アルバムはラフマニノフの大作「チェロ・ソナタ」を中央に置き、ラフマニノフ歌曲の編曲(「ヴォカリーズ」の編曲者はパリ在住の日本人作曲家、横山真一郎)、スペインの小品を散りばめ、カザルスが編曲したカタルーニャ民謡「鳥の歌」で終わる。スペイン人のアイデンティティーと強い影響を受けたロシアの音楽の結合は予想以上に美しく、深く心に響く。

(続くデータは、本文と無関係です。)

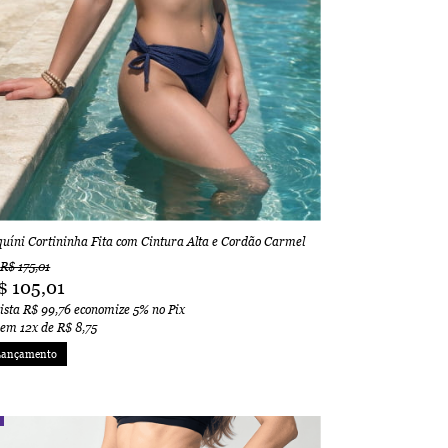
quíni Cortininha Fita com Cintura Alta e Cordão Carmel
R$ 175,01
$ 105,01
vista
R$ 99,76
economize
5%
no Pix
 em
12x
de
R$ 8,75
Lançamento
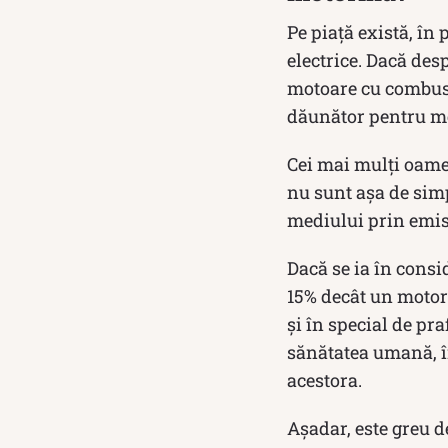
Pe piață există, în 
electrice. Dacă des
motoare cu combust
dăunător pentru m
Cei mai mulți oame
nu sunt așa de sim
mediului prin emisi
Dacă se ia în consi
15% decât un motor 
și în special de praf
sănătatea umană, în
acestora.
Așadar, este greu 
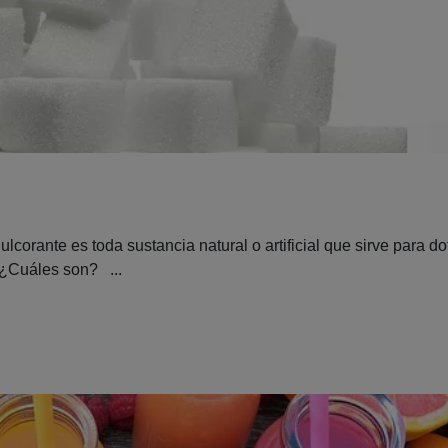
rante es toda sustancia natural o artificial que sirve para do
 ¿Cuáles son? ...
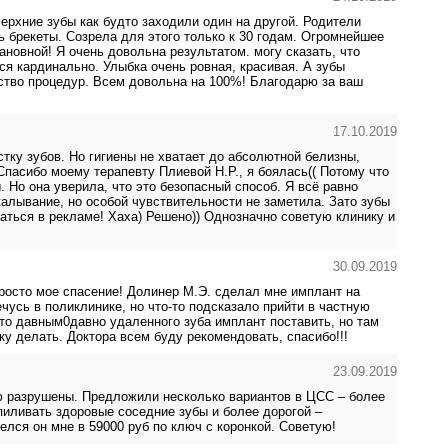
ерхние зубы как будто заходили один на другой. Родители
ь брекеты. Созрела для этого только к 30 годам. Огромнейшее
новной! Я очень довольна результатом. могу сказать, что
ся кардинально. Улыбка очень ровная, красивая. А зубы
ество процедур. Всем довольна на 100%! Благодарю за ваш
17.10.2019
тку зубов. Но гигиены не хватает до абсолютной белизны,
пасибо моему терапевту Плиевой Н.Р., я боялась(( Потому что
. Но она уверила, что это безопасный способ. Я всё равно
алывание, но особой чувствительности не заметила. Зато зубы
ться в рекламе! Хаха) Решено)) Однозначно советую клинику и
30.09.2019
росто мое спасение! Долинер М.Э. сделал мне имплант на
чусь в поликлинике, но что-то подсказало прийти в частную
то давным0давно удаленного зуба имплант поставить, но там
у делать. Доктора всем буду рекомендовать, спасибо!!!
23.09.2019
ю разрушены. Предложили несколько вариантов в ЦСС – более
пиливать здоровые соседние зубы и более дорогой –
лся он мне в 59000 руб по ключ с коронкой. Советую!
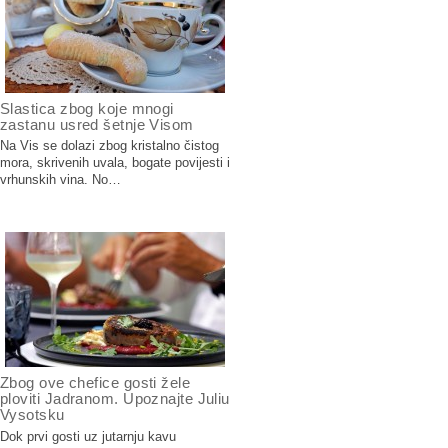
Slastica zbog koje mnogi
zastanu usred šetnje Visom
Na Vis se dolazi zbog kristalno čistog
mora, skrivenih uvala, bogate povijesti i
vrhunskih vina. No…
Zbog ove chefice gosti žele
ploviti Jadranom. Upoznajte Juliu
Vysotsku
Dok prvi gosti uz jutarnju kavu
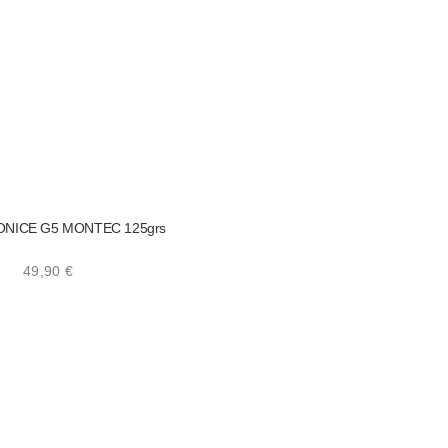
ONICE G5 MONTEC 125grs
49,90
€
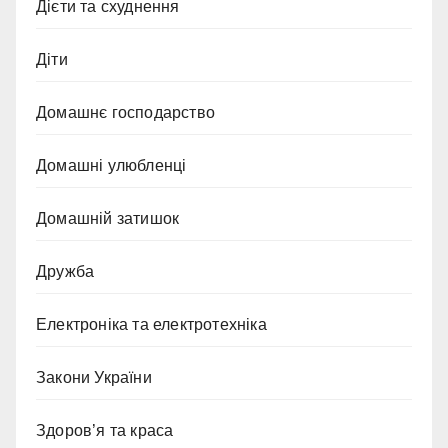
Дієти та схуднення
Діти
Домашнє господарство
Домашні улюбленці
Домашній затишок
Дружба
Електроніка та електротехніка
Закони України
Здоров’я та краса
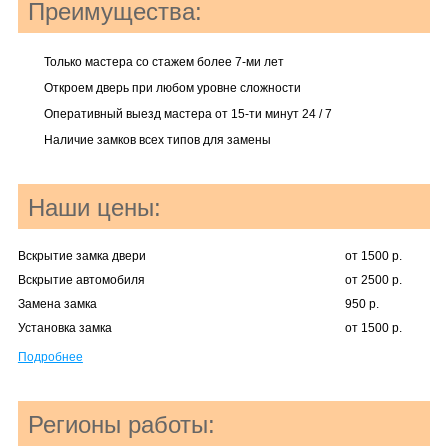
Преимущества:
Только мастера со стажем более 7-ми лет
Откроем дверь при любом уровне сложности
Оперативный выезд мастера от 15-ти минут 24 / 7
Наличие замков всех типов для замены
Наши цены:
Вскрытие замка двери
от 1500 р.
Вскрытие автомобиля
от 2500 р.
Замена замка
950 р.
Установка замка
от 1500 р.
Подробнее
Регионы работы:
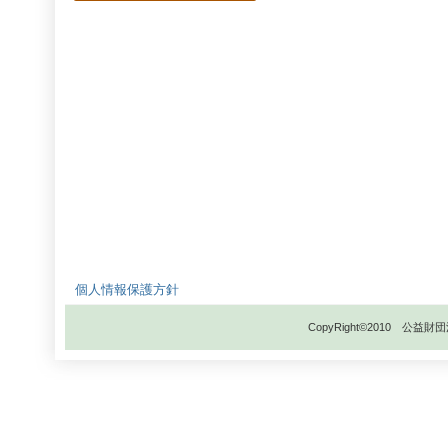
個人情報保護方針
CopyRight©2010 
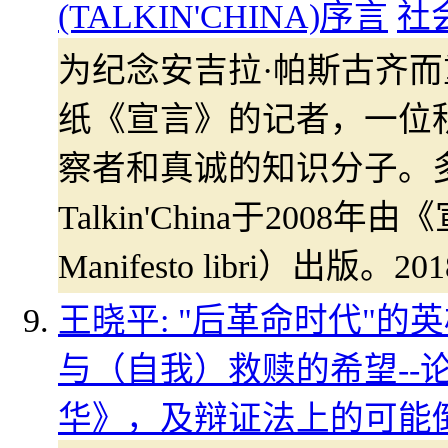
(TALKIN'CHINA)序言
社
为纪念安吉拉·帕斯古齐
纸《宣言》的记者，一位
察者和真诚的知识分子。
Talkin'China于2008
Manifesto libri）出
王晓平: "后革命时代"
与（自我）救赎的希望--
华》，及辩证法上的可能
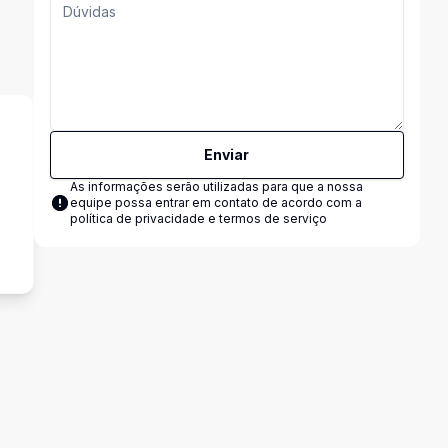
Enviar
As informações serão utilizadas para que a nossa
equipe possa entrar em contato de acordo com a
s
política de privacidade e termos de serviço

何も肩ひじ張ることなく、気心知れた青年音楽家2人がごくごく自然体のデュオに興じる。録音がコロナ禍の最中、2020年8月24ー28日のベルリン・テルデックス・スタジオで行われた事実を思い起こすとき、フェランデスとコジュヒンがひたすら音楽の力を信じ、純粋な音の空間に身を置きながら、世界に何を訴えようとしていたのかも、自ずと理解できよう。

(ソニーミュージック)


シューベルト「連作歌曲集《冬の旅》」

ジョイス・ディドナート(メゾソプラノ)、ヤニック・ネゼ=セガン(ピアノ)

ディドナートはバロック・オペラやロッシーニなどベルカント・オペラの圧倒的クイーンでありながら、ジャズやミュージカルのナンバーも洒脱にこなす。「MET(メトロポリタン歌劇場)ライブ・ビューイング」では幕間のインタビュアーとして、機知に富む会話を繰り広げる。その稀有なタレントにして、METとフィラデルフィア管弦楽団の音楽監督を兼ねる指揮者でピアノの名手ネゼ=セガンから「一緒に《冬の旅》を演奏しない?」と誘われた時はしばらく、答えを見出せなかったという。

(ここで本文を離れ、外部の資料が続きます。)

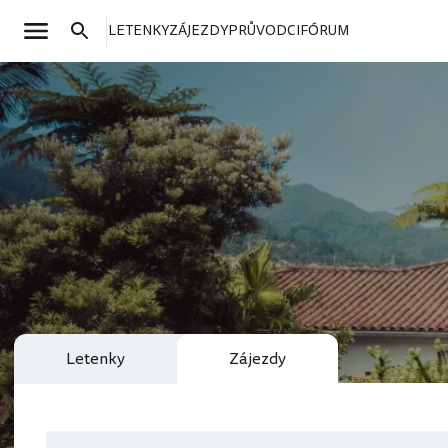
LETENKY
ZÁJEZDY
PRŮVODCI
FÓRUM
Letenky
Zájezdy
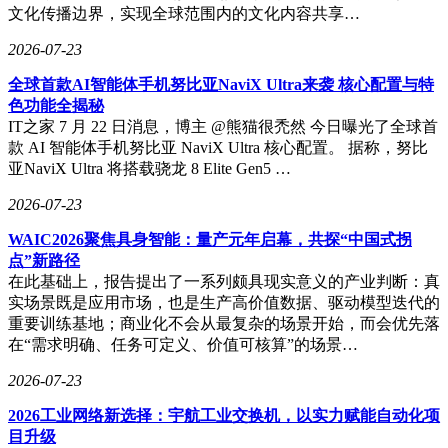
文化传播边界，实现全球范围内的文化内容共享…
2026-07-23
全球首款AI智能体手机努比亚NaviX Ultra来袭 核心配置与特
色功能全揭秘
IT之家 7 月 22 日消息，博主 @熊猫很禿然 今日曝光了全球首
款 AI 智能体手机努比亚 NaviX Ultra 核心配置。 据称，努比
亚NaviX Ultra 将搭载骁龙 8 Elite Gen5 …
2026-07-23
WAIC2026聚焦具身智能：量产元年启幕，共探“中国式拐
点”新路径
在此基础上，报告提出了一系列颇具现实意义的产业判断：真
实场景既是应用市场，也是生产高价值数据、驱动模型迭代的
重要训练基地；商业化不会从最复杂的场景开始，而会优先落
在“需求明确、任务可定义、价值可核算”的场景…
2026-07-23
2026工业网络新选择：宇航工业交换机，以实力赋能自动化项
目升级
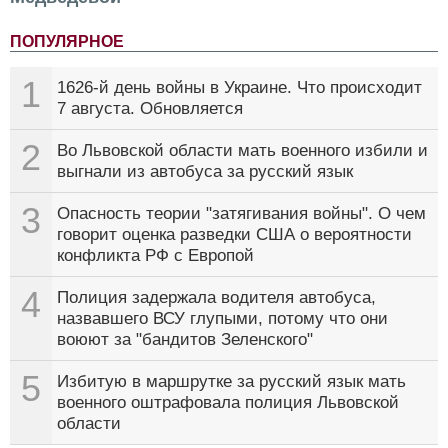
ПОПУЛЯРНОЕ
1
1626-й день войны в Украине. Что происходит
7 августа. Обновляется
2
Во Львовской области мать военного избили и
выгнали из автобуса за русский язык
3
Опасность теории "затягивания войны". О чем
говорит оценка разведки США о вероятности
конфликта РФ с Европой
4
Полиция задержала водителя автобуса,
назвавшего ВСУ глупыми, потому что они
воюют за "бандитов Зеленского"
5
Избитую в маршрутке за русский язык мать
военного оштрафовала полиция Львовской
области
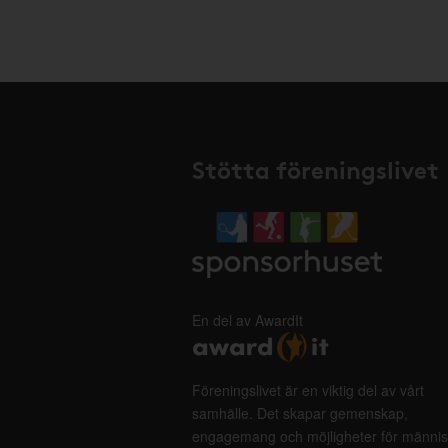
Stötta föreningslivet
En del av AwardIt
Föreningslivet är en viktig del av vårt
samhälle. Det skapar gemenskap,
engagemang och möjligheter för männis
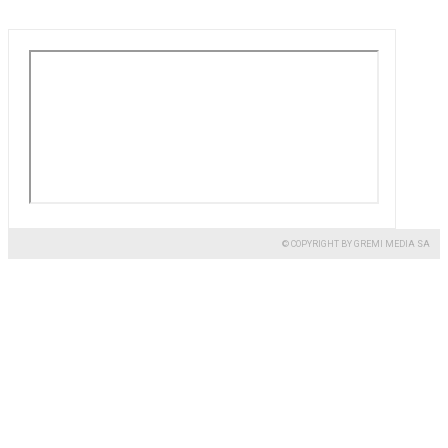
© COPYRIGHT BY GREMI MEDIA SA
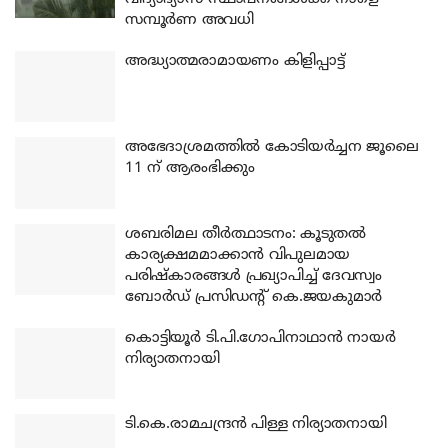
സമ്പൂർണ അവധി
അദ്ധ്യാത്മരാമായണം കിളിപ്പാട്ട്
അഭേദാശ്രമത്തില്‍ കോടിയര്‍ച്ചന ജൂലൈ
11 ന് ആരംഭിക്കും
ശബരിമല തീര്‍ത്ഥാടനം: കൂടുതല്‍
കാര്യക്ഷമമാക്കാന്‍ വിപുലമായ
പരിഷ്‌കാരങ്ങള്‍ പ്രഖ്യാപിച്ച് ദേവസ്വം
ബോര്‍ഡ് പ്രസിഡന്റ് കെ.ജയകുമാര്‍
കൊട്ടിയൂര്‍ ടി.പി.ഗോപിനാഥാന്‍ നായര്‍
നിര്യാതനായി
ടി.കെ.രാമചന്ദ്രന്‍ പിള്ള നിര്യാതനായി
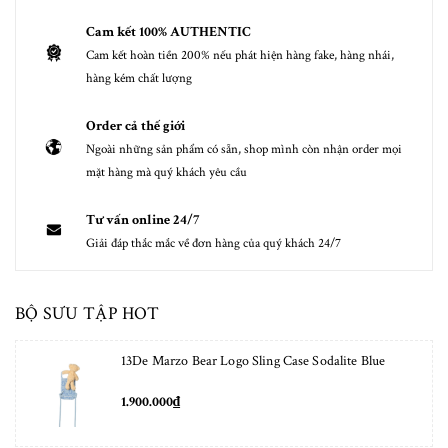
Cam kết 100% AUTHENTIC
Cam kết hoàn tiền 200% nếu phát hiện hàng fake, hàng nhái,
hàng kém chất lượng
Order cả thế giới
Ngoài những sản phẩm có sẵn, shop mình còn nhận order mọi
mặt hàng mà quý khách yêu cầu
Tư vấn online 24/7
Giải đáp thắc mắc về đơn hàng của quý khách 24/7
BỘ SƯU TẬP HOT
13De Marzo Bear Logo Sling Case Sodalite Blue
1.900.000₫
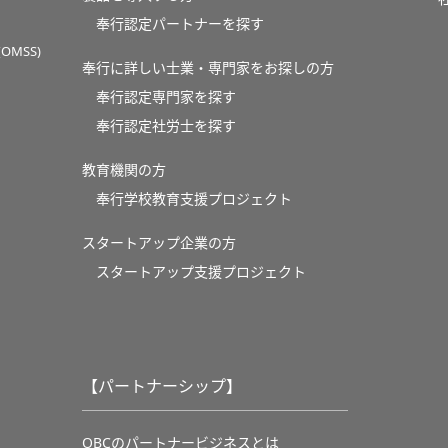
奉行認定パートナーを探す
MSS)
奉行に詳しい士業・専門家をお探しの方
奉行認定専門家を探す
奉行認定社労士を探す
教育機関の方
奉⾏学校教育⽀援プロジェクト
スタートアップ企業の方
スタートアップ支援プロジェクト
【パートナーシップ】
OBCのパートナービジネスとは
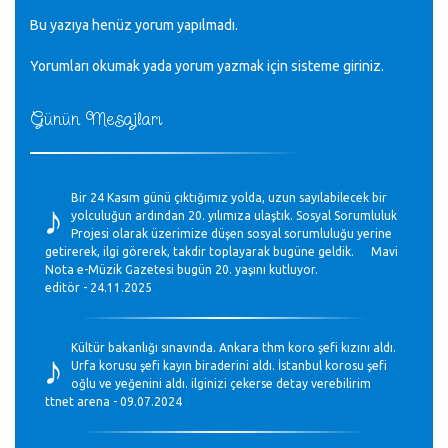
Bu yazıya henüz yorum yapılmadı.
Yorumları okumak yada yorum yazmak için sisteme
giriniz
.
Günün Mesajları
♪
Bir 24 Kasım günü çıktığımız yolda, uzun sayılabilecek bir
yolculuğun ardından 20. yılımıza ulaştık. Sosyal Sorumluluk
Projesi olarak üzerimize düşen sosyal sorumluluğu yerine
getirerek, ilgi görerek, takdir toplayarak bugüne geldik. Mavi
Nota e-Müzik Gazetesi bugün 20. yaşını kutluyor.
editör - 24.11.2025
♪
Kültür bakanlığı sınavında. Ankara thm koro şefi kızını aldı.
Urfa korusu şefi kayın biraderini aldı. İstanbul korosu şefi
oğlu ve yeğenini aldı. ilginizi çekerse detay verebilirim
ttnet arena - 09.07.2024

「キミはこの世界に入り込み、しばらくの間そこで生きるよう、深く呼ばれているんだ」。ヤニックの強い確信に応え、ディドナートが捻り出した解釈の〝ウルトラC〟は、自身が演じたオペラのヒロインから、ミュラー(作詞)=シューベルトに接近する手法だった。ゲーテの「若きウェルテルの悩み」を原作とするマスネ作曲のフランスオペラ「ウェルテル」の人妻、シャルロッテがウエルテルが自ら命を絶った後、彼が書き残した絶望の旅路の記録を読みたどるというのが、ディドナートの編み出した解決策だった。

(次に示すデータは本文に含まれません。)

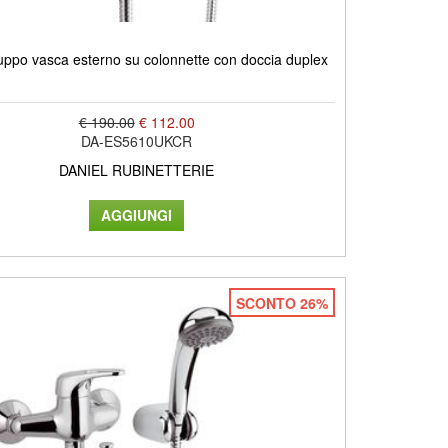
ppo vasca esterno su colonnette con doccia duplex
€ 190.00
€ 112.00
DA-ES5610UKCR
DANIEL RUBINETTERIE
SCONTO 26%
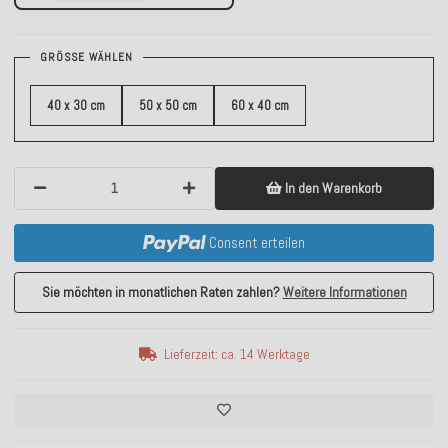
GRÖSSE WÄHLEN
40 x 30 cm
50 x 50 cm
60 x 40 cm
In den Warenkorb
Consent erteilen
Sie möchten in monatlichen Raten zahlen?
Weitere Informationen
Lieferzeit: ca. 14 Werktage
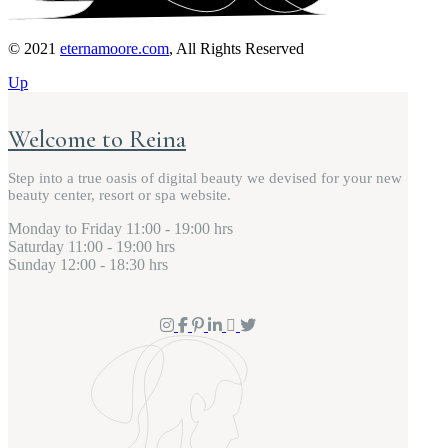
© 2021
eternamoore.com
, All Rights Reserved
Up
Welcome to Reina
Step into a true oasis of digital beauty we devised for your new
beauty center, resort or spa website.
Monday to Friday
11:00 - 19:00 hrs
Saturday
11:00 - 19:00 hrs
Sunday
12:00 - 18:30 hrs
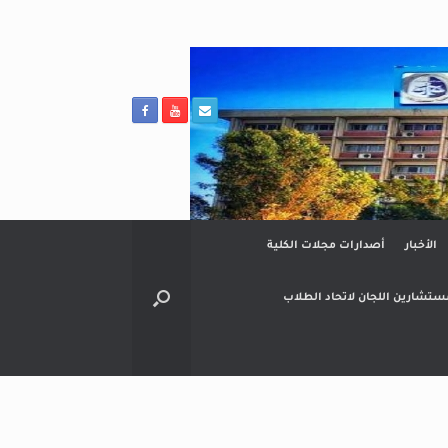
الأخبار
أصدارات مجلات الكلية
ستشارين اللجان لاتحاد الطلاب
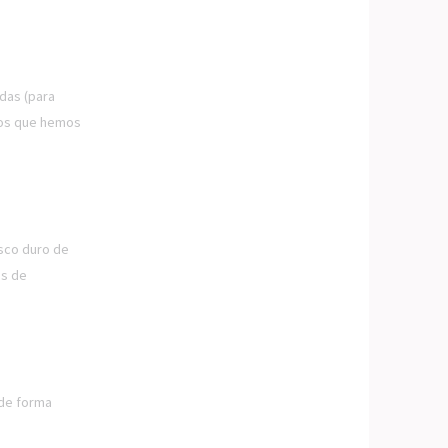
adas (para
los que hemos
isco duro de
es de
 de forma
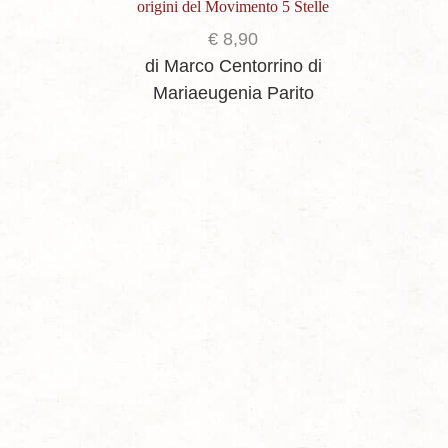
origini del Movimento 5 Stelle
€
8,90
di Marco Centorrino
di
Mariaeugenia Parito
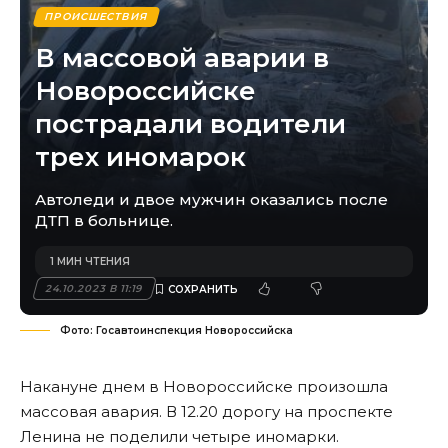
ПРОИСШЕСТВИЯ
В массовой аварии в
Новороссийске
пострадали водители
трех иномарок
Автоледи и двое мужчин оказались после
ДТП в больнице.
1 МИН ЧТЕНИЯ
24.10.2023 В 11:19
Фото: Госавтоинспекция Новороссийска
Накануне днем в Новороссийске произошла
массовая авария. В 12.20 дорогу на проспекте
Ленина не поделили четыре иномарки.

世界がコロナ禍で機能不全に陥る少し前の2019年12月15日、ニューヨークのカーネギーホール「スターン・オーディトリアム/パールマン・ステージ」(小ホール)で行われた演奏会のライヴ録音(当CD)は素晴らしい仕上がりだ。ディドナートは稀にみる美声を表面上のコスメティック(化粧)のみに生かすことをよしとせず、シャルロッテの胸中に去来する様々な記憶や感情のアヤを余すところなく描くツールとして、生々しく使い尽くす。発案者ヤニックとの意思疎通も万全で、「指揮者のピアノ」のドラマティックな良さを存分に発揮する。現代のマンハッタンから19世紀初頭のウィーンに飛ぶ、ロケットのような名演だ。